**INSTRUCTIONS FOR THE TASK:**
Look through the lines below; wherever the word "with" appears, copy that line.

[Structured page parsing data]
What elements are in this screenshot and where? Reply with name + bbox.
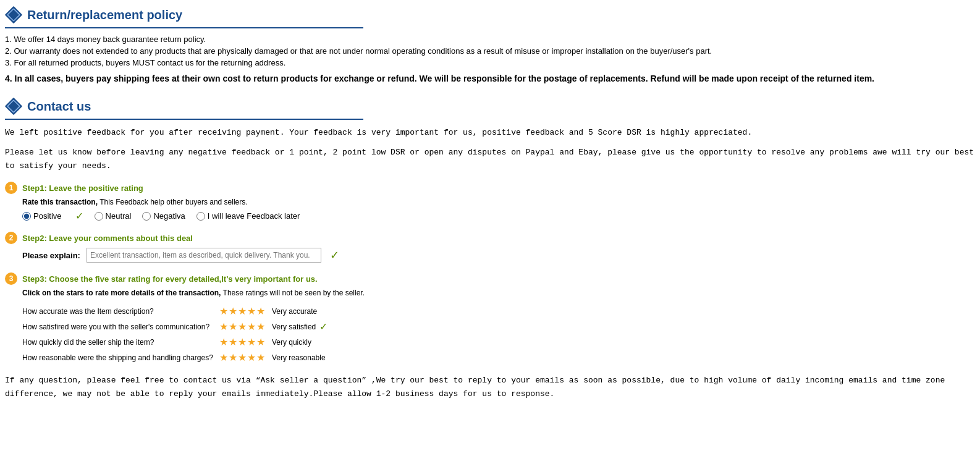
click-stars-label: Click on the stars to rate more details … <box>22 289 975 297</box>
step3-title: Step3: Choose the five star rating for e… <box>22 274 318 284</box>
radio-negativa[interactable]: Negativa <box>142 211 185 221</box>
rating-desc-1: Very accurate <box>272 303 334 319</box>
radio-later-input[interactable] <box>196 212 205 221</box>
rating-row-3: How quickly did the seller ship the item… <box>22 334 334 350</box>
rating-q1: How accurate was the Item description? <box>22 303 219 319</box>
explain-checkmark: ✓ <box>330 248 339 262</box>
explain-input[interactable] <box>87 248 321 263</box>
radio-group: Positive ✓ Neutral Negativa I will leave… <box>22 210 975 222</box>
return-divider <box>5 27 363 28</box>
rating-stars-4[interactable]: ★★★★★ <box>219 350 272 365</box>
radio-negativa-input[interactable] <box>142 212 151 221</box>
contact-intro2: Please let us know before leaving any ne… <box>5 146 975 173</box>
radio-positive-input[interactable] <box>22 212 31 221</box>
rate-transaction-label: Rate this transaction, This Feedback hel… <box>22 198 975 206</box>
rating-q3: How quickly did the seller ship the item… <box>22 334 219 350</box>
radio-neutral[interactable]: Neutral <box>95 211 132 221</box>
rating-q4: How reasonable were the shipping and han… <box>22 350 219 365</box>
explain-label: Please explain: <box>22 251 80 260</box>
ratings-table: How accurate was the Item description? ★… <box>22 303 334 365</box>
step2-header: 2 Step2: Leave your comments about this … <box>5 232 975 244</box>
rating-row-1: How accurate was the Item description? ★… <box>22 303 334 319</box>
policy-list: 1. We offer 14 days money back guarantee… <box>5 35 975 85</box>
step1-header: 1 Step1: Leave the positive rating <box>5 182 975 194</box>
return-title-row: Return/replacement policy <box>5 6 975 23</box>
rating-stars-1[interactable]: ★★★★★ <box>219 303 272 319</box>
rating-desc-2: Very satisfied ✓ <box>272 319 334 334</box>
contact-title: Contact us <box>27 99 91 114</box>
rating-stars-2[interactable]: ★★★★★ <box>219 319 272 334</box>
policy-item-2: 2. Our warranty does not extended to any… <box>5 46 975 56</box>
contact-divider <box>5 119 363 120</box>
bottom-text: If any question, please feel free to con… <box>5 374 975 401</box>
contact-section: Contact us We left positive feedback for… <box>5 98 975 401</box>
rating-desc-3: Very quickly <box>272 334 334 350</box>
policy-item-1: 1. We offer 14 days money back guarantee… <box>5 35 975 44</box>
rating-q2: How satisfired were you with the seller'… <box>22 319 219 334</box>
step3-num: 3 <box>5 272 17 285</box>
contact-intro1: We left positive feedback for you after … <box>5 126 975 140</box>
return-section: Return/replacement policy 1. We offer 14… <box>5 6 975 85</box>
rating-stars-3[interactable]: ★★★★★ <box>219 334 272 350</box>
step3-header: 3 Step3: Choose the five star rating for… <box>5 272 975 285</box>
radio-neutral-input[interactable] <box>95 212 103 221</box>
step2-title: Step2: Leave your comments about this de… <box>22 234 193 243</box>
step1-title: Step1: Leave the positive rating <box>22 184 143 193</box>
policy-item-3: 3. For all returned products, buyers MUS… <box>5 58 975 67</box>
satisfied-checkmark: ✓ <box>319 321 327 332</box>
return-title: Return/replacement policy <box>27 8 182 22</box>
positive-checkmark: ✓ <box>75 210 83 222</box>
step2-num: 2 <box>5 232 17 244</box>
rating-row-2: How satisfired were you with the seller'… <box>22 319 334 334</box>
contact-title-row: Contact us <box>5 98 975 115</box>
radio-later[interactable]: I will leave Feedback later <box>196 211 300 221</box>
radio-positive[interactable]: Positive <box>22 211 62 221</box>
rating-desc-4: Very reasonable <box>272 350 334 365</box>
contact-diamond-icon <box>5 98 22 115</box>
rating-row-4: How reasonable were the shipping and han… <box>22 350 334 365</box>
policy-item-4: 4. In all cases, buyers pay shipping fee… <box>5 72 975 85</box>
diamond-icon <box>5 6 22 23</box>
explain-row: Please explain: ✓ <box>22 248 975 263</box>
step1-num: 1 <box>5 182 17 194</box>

---

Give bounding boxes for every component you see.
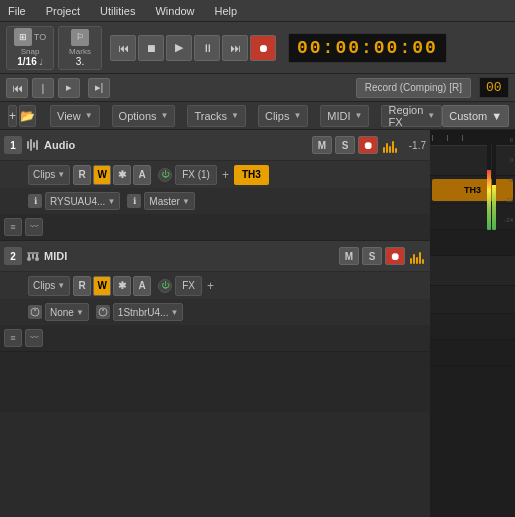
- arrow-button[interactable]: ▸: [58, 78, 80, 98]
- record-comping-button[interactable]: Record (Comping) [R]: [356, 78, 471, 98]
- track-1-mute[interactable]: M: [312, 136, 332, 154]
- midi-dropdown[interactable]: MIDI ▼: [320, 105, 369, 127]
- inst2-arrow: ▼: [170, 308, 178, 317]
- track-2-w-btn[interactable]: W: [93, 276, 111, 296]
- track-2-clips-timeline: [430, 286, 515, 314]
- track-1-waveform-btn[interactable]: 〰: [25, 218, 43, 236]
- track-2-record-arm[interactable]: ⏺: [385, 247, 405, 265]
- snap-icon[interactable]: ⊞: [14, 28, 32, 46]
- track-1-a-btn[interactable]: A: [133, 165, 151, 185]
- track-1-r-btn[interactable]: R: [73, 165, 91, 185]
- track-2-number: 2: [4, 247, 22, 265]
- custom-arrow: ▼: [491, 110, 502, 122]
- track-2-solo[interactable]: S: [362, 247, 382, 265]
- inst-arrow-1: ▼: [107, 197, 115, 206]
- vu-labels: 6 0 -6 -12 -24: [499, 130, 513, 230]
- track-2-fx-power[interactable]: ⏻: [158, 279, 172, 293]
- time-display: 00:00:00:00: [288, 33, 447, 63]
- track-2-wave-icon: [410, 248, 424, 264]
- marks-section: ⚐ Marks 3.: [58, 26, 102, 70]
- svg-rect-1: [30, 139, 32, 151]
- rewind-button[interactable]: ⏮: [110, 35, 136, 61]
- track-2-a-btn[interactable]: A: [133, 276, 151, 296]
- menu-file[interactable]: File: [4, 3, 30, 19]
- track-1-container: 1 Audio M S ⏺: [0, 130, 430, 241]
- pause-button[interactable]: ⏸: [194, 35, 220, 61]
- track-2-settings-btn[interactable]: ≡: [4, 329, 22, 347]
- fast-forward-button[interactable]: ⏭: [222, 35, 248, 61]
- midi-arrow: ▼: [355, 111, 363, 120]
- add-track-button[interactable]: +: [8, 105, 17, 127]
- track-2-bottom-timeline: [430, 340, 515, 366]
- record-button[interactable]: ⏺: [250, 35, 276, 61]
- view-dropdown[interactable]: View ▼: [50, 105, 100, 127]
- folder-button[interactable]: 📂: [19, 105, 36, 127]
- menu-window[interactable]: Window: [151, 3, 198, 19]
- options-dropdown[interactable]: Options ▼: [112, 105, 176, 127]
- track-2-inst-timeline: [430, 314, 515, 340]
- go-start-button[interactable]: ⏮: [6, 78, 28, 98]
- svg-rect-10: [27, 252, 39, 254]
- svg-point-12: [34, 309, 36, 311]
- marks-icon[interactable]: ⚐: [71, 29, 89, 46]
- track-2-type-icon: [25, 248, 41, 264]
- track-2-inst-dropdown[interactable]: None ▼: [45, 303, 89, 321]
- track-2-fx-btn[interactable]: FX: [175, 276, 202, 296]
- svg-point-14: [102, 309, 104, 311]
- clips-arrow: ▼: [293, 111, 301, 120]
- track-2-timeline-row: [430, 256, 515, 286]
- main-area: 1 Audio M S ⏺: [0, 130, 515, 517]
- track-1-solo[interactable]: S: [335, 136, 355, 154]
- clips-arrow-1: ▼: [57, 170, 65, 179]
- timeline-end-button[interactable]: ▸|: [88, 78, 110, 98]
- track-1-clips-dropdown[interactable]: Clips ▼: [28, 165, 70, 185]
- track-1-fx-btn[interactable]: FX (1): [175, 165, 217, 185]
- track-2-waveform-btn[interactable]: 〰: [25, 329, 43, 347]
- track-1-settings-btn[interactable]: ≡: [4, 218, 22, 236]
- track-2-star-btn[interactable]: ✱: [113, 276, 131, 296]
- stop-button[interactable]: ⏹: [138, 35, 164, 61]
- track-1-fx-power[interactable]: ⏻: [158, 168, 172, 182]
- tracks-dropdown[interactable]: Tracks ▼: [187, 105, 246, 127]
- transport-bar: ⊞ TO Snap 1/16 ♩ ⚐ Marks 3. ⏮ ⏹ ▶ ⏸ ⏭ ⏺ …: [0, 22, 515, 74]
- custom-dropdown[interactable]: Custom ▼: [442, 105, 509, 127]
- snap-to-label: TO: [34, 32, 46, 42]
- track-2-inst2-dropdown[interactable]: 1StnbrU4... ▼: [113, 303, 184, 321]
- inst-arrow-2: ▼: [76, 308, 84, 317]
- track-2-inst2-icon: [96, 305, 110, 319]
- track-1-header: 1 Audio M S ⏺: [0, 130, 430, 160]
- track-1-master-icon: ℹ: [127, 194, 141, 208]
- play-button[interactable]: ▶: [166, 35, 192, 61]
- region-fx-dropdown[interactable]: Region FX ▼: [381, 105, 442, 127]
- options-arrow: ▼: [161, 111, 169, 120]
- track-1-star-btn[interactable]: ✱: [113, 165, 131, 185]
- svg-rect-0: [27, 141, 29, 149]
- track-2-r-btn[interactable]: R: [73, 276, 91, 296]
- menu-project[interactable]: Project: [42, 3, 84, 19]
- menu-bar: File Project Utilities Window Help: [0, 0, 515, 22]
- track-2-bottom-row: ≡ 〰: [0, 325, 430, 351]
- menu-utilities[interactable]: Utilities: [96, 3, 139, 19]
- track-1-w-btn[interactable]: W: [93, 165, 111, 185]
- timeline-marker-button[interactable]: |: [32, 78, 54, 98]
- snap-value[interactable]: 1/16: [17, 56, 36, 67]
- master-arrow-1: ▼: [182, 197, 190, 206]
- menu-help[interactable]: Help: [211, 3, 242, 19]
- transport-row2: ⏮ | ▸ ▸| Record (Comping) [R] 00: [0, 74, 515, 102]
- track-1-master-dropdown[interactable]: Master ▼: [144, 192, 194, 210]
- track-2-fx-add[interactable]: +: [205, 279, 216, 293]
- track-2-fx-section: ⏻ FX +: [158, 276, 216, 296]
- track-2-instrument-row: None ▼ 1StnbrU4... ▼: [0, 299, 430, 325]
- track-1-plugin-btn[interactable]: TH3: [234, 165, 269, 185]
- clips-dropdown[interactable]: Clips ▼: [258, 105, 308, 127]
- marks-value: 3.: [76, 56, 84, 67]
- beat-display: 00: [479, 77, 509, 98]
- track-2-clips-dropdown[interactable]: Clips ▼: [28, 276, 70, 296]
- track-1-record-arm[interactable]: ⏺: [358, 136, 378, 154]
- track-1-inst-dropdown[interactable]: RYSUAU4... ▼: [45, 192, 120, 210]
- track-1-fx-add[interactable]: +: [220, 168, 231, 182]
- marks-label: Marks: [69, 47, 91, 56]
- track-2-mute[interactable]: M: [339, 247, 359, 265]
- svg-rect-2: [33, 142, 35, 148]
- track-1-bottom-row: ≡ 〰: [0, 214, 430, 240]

**TASK RESULT:**
What elements are in this screenshot and where? Reply with name + bbox.
rating-q2: How satisfired were you with the seller'… <box>22 319 219 334</box>
rating-row-2: How satisfired were you with the seller'… <box>22 319 334 334</box>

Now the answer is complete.